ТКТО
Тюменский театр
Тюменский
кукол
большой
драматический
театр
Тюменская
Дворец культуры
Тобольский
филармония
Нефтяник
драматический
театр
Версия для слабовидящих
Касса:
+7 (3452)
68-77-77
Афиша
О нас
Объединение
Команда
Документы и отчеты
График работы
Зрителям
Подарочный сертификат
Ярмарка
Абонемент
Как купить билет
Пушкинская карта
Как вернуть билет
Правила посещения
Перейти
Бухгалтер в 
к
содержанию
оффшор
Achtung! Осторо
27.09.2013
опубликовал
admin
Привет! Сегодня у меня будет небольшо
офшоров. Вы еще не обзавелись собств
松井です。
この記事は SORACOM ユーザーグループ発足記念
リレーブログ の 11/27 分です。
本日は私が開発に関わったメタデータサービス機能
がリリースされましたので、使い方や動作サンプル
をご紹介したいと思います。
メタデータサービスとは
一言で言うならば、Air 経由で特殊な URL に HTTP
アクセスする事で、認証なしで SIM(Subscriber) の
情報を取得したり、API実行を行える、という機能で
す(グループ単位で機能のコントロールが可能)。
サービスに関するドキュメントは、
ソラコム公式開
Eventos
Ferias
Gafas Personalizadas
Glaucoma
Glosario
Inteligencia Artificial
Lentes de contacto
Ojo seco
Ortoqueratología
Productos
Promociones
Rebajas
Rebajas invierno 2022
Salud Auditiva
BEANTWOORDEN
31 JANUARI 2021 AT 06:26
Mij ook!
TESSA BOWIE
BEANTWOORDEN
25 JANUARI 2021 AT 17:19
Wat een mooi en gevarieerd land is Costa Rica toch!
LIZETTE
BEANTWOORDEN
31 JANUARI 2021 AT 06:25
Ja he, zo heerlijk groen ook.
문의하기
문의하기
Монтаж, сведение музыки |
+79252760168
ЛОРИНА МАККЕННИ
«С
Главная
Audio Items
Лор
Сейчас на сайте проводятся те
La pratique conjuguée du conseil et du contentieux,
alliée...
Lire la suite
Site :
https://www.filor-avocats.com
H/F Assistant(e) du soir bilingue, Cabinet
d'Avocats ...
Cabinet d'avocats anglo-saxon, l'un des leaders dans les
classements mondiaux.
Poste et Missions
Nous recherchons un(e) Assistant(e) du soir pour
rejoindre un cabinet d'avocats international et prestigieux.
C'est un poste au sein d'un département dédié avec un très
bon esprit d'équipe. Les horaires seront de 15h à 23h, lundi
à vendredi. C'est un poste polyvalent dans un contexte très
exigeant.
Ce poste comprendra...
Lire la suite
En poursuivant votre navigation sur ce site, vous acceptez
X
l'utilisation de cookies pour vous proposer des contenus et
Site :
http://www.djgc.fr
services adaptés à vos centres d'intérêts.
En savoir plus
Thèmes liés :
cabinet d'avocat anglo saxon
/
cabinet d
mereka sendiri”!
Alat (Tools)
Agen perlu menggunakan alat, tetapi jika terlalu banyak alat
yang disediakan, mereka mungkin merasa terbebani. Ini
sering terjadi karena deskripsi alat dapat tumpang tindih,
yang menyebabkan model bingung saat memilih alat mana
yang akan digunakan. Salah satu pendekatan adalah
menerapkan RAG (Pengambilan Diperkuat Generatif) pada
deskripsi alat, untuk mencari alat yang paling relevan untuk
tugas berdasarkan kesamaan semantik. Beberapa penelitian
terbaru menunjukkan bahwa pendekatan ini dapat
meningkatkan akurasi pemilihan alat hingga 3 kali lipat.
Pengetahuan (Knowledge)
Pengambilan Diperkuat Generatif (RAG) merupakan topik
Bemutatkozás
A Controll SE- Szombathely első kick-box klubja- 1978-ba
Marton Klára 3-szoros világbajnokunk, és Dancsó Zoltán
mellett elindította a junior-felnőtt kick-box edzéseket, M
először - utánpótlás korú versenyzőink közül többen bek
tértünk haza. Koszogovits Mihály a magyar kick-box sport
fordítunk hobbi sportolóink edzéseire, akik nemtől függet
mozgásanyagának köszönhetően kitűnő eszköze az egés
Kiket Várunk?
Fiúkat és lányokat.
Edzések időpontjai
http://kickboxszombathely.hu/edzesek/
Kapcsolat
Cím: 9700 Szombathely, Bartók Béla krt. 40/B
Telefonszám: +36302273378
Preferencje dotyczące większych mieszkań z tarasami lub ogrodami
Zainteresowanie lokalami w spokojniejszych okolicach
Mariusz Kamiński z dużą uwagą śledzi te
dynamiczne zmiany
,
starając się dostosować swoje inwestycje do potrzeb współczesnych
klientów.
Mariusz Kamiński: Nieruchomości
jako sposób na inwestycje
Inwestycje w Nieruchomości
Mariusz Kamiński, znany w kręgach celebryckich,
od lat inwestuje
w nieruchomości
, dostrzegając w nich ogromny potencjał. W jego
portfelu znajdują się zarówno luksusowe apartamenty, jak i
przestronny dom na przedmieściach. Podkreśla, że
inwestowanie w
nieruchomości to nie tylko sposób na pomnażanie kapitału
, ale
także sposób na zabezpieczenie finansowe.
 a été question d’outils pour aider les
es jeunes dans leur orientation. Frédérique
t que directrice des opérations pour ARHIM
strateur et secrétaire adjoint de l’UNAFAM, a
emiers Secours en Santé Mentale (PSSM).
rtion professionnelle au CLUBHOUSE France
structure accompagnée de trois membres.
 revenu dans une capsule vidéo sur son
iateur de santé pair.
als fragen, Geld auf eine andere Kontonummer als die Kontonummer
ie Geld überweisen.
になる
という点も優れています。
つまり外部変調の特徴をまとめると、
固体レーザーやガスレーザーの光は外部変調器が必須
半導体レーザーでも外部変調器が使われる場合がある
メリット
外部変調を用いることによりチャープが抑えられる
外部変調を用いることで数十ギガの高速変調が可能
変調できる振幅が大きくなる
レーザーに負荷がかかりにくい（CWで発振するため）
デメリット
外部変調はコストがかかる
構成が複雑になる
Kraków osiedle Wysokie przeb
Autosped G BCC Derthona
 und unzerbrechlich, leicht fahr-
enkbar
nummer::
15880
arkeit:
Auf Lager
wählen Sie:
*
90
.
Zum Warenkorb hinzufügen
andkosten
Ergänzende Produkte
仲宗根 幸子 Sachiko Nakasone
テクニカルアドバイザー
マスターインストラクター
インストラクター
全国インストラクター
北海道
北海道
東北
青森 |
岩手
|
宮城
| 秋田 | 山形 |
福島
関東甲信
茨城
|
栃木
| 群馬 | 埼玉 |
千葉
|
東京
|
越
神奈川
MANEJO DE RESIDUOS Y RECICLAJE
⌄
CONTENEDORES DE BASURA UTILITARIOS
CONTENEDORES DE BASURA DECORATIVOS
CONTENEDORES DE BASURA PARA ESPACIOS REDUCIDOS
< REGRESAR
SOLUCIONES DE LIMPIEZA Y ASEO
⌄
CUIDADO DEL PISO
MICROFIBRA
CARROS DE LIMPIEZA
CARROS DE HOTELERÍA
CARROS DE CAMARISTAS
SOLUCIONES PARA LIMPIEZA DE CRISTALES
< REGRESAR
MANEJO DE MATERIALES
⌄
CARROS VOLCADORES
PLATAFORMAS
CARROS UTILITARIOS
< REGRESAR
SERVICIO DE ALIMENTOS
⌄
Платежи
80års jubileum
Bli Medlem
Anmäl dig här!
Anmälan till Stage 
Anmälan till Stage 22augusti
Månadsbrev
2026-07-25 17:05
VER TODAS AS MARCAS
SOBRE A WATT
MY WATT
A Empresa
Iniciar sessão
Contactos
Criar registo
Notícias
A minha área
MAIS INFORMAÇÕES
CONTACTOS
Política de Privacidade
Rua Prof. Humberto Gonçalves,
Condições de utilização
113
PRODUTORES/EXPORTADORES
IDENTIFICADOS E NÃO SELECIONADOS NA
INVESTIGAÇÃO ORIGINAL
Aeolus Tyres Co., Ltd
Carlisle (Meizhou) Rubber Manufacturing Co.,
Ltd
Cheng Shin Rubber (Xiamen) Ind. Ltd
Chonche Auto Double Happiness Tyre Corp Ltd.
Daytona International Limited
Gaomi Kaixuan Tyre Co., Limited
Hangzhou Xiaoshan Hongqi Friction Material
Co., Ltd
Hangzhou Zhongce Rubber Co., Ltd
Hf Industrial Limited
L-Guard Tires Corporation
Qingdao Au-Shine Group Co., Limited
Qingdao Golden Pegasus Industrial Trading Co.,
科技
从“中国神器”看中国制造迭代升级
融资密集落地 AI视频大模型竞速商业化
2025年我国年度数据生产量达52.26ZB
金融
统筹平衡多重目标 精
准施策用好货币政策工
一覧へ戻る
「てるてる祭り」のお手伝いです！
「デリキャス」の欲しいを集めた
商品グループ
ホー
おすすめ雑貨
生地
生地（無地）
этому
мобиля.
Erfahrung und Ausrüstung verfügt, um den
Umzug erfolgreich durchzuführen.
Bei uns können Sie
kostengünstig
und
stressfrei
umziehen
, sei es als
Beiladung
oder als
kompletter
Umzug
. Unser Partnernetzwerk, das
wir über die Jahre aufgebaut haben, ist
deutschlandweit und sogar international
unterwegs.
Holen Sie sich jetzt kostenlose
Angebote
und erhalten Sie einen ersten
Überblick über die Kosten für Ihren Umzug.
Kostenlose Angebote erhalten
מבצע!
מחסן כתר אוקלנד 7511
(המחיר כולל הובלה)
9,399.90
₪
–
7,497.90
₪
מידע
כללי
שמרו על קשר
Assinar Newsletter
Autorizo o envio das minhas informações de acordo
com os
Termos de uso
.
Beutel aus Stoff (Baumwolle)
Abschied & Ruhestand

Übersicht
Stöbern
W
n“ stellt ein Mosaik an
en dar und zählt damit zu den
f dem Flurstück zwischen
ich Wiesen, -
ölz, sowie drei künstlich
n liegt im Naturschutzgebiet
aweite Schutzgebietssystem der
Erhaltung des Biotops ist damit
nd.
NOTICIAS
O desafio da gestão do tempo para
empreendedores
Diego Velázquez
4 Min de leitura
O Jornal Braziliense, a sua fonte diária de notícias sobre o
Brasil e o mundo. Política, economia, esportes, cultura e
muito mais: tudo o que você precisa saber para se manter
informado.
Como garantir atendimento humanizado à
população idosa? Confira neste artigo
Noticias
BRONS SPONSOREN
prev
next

· · ·

> _What to work on_:
Transcribe the line that contains "Unser Partnernetzwerk, das" exactly, then each line after it through the end of the material. Nothing else belongs in the output.

> _Solution to this problem_:
. Unser Partnernetzwerk, das
wir über die Jahre aufgebaut haben, ist
deutschlandweit und sogar international
unterwegs.
Holen Sie sich jetzt kostenlose
Angebote
und erhalten Sie einen ersten
Überblick über die Kosten für Ihren Umzug.
Kostenlose Angebote erhalten
מבצע!
מחסן כתר אוקלנד 7511
(המחיר כולל הובלה)
9,399.90
₪
–
7,497.90
₪
מידע
כללי
שמרו על קשר
Assinar Newsletter
Autorizo o envio das minhas informações de acordo
com os
Termos de uso
.
Beutel aus Stoff (Baumwolle)
Abschied & Ruhestand

Übersicht
Stöbern
W
n“ stellt ein Mosaik an
en dar und zählt damit zu den
f dem Flurstück zwischen
ich Wiesen, -
ölz, sowie drei künstlich
n liegt im Naturschutzgebiet
aweite Schutzgebietssystem der
Erhaltung des Biotops ist damit
nd.
NOTICIAS
O desafio da gestão do tempo para
empreendedores
Diego Velázquez
4 Min de leitura
O Jornal Braziliense, a sua fonte diária de notícias sobre o
Brasil e o mundo. Política, economia, esportes, cultura e
muito mais: tudo o que você precisa saber para se manter
informado.
Como garantir atendimento humanizado à
população idosa? Confira neste artigo
Noticias
BRONS SPONSOREN
prev
next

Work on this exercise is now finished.